祝君則心情煩躁,胃口不佳,只到樓下便利店隨便吃了點東西,然後買了些抹傷的藥和兩盒糖。

做完這一切,只過去了15分鐘。

他並不打算這麽快回去,而是找了個角落坐下,靜靜地欣賞屏幕中小孩對墻反省的姿態。

耳機裏隱約傳出低弱的抽氣聲,畫面中央,遲羿雙腿扭蹭,顫抖明顯,手還時不時要偷偷摸摸地背到腰後,做賊似的碰一下,馬上又放回去。

他一開始還能安分地站著,越到後面越撐不住,於是開始投機取巧,自以為隱蔽地歪靠在墻上,額頭抵著墻面,壓下全身的重量。

祝君則皺了眉——遲羿額頭上還留著剛才在護欄上撞出來的傷。

當即收拾東西,走出了便利店。

……

房間裏,手機被視頻通話占據著,遲羿沒戴手表,沒有概念使時間的流逝顯得格外漫長。

祝君則藏在屏幕後面,一句話也不講,自己的一舉一動卻都會被他盡收眼底。

看不到盡頭的死寂讓一切都變得分外難挨。

沒有任何分散註意力的東西,遲羿腦中被迫一遍遍閃回著剛才和祝君則在江邊沖突的情形。

幼稚的犟嘴,口是心非的狠話,越是回想,臉上的溫度就越是滾燙。

他怎麽敢的啊……

如果對著爺爺,他肯定不敢。

爺爺一向不滿他愚鈍的天資,更不喜歡他失去掌控。也許是兒子遲譽華的反叛給他帶來了過於沈重的陰影,他一旦發現遲羿有什麽事情瞞著他,就會應激一般發怒。

爺爺不會打罵他,只會責備看著他的阿姨,開除接送他出門的司機,乃至打電話到他朋友的家裏,讓他們不要帶壞他的孫子。

如果誰都無法責怪,那就把他關起來,關到認錯為止——請鄰居、親戚、甚至他學校的老師和同學到家裏來,看著他認錯,聽他保證不會再犯。

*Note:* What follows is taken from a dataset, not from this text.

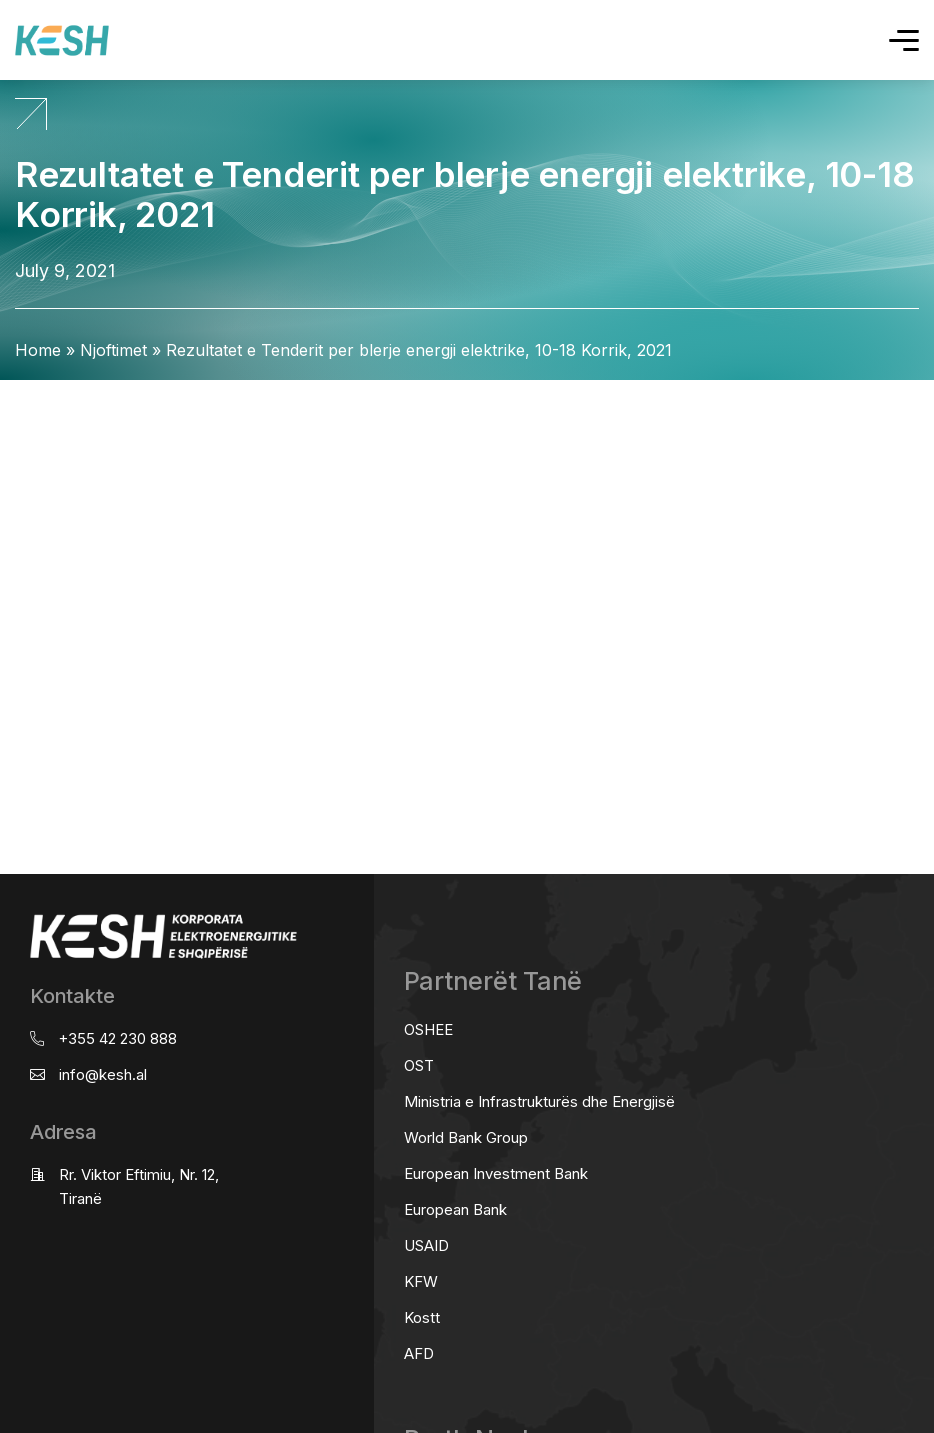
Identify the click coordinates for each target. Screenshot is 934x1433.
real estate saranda (7, 398)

說來好笑,可能正是兒時無數次的當眾“演講”積累了許多經驗,遲羿長大後,往往可以臉不紅心不跳地說出許多違心的自貶和恭維,這讓他在社交場合格外吃得開。

唯獨陳述真心上,有著過分的笨拙。

——每當他發自內心地辯駁或表達感情時,除了冷嘲熱諷以外,什麽理解與共情都收不到。

哢噠。門開了。

遲羿聽到動靜,連忙從回憶中抽神,欲蓋彌彰地拉了拉身前的衣擺。

祝君則拎著一袋東西走進來,提醒道:“站直。”

“……”遲羿動了動僵住的脖子,小腿使力,挺直背站了回去。

“講講,半個鐘頭都想了些什麽。”祝君則說。

遲羿:“……”居然才過了三十分鐘,他還以為很快天都要亮了。

塑料袋的聲音窸窸窣窣,他很想回頭看看祝君則買了什麽,強忍住沒動。

清了清嗓子說:“在想,祝哥什麽時候回來。”不算假話。

“沒了?”祝君則架腿在床尾坐下,觀察遲羿身後的傷。

在以往的游戲中,這樣的充其量只是輕度,比熱身強不了多少,但小孩估計是第一次受這麽狠,又被晾了半天,肯定委屈了。

“還有,在想祝哥很辛苦。”察覺到身後的目光,遲羿縮了縮腿,小聲囁嚅道,“其實可以不用管我的……”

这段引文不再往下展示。